Required action:
In the entries below, find the lines with the word "Share" and copy them.

○ ○ ○ ○

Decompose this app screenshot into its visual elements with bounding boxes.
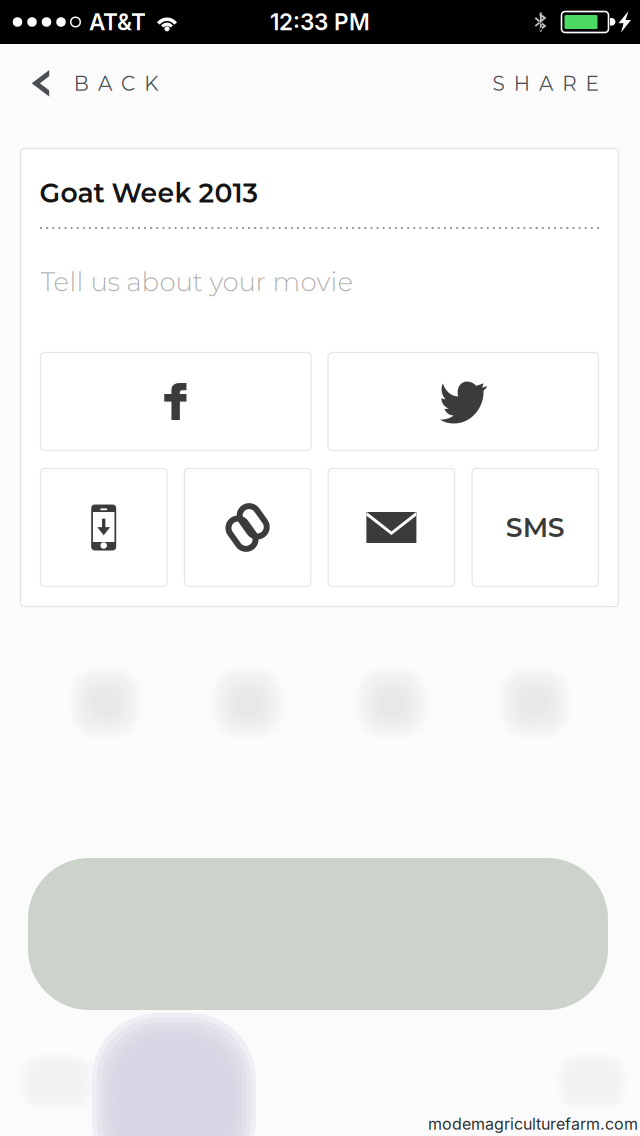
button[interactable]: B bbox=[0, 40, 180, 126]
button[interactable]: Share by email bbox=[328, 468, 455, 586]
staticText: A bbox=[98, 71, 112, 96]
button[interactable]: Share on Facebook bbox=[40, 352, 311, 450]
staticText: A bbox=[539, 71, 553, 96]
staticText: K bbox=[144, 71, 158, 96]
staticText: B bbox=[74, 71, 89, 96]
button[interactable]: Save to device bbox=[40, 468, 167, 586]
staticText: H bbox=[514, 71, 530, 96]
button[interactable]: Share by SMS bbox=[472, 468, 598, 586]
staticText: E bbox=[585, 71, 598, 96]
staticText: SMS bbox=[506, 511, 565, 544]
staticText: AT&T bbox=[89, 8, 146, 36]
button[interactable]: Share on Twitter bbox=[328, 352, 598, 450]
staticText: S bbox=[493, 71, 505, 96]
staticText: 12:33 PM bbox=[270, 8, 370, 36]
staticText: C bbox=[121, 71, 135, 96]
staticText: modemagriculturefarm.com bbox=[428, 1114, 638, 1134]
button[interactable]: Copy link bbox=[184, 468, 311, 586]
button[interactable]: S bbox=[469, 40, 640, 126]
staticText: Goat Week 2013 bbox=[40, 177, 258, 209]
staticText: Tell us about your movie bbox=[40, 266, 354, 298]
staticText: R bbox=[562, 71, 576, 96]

○ ○ ○ ○

Answer box:
button[interactable]: Share by email bbox=[328, 468, 455, 586]
button[interactable]: Share on Facebook bbox=[40, 352, 311, 450]
button[interactable]: Share by SMS bbox=[472, 468, 598, 586]
button[interactable]: Share on Twitter bbox=[328, 352, 598, 450]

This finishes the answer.